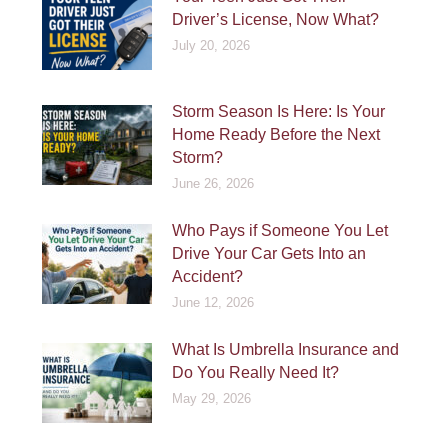
Driver’s License, Now What?
July 20, 2026
Storm Season Is Here: Is Your
Home Ready Before the Next
Storm?
June 26, 2026
Who Pays if Someone You Let
Drive Your Car Gets Into an
Accident?
June 12, 2026
What Is Umbrella Insurance and
Do You Really Need It?
May 29, 2026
|---|
REQUIRED WORK: Omit any images, then output the listing exactly.

YOUR RESPONSE:
Driver’s License, Now What?
July 20, 2026
Storm Season Is Here: Is Your
Home Ready Before the Next
Storm?
June 26, 2026
Who Pays if Someone You Let
Drive Your Car Gets Into an
Accident?
June 12, 2026
What Is Umbrella Insurance and
Do You Really Need It?
May 29, 2026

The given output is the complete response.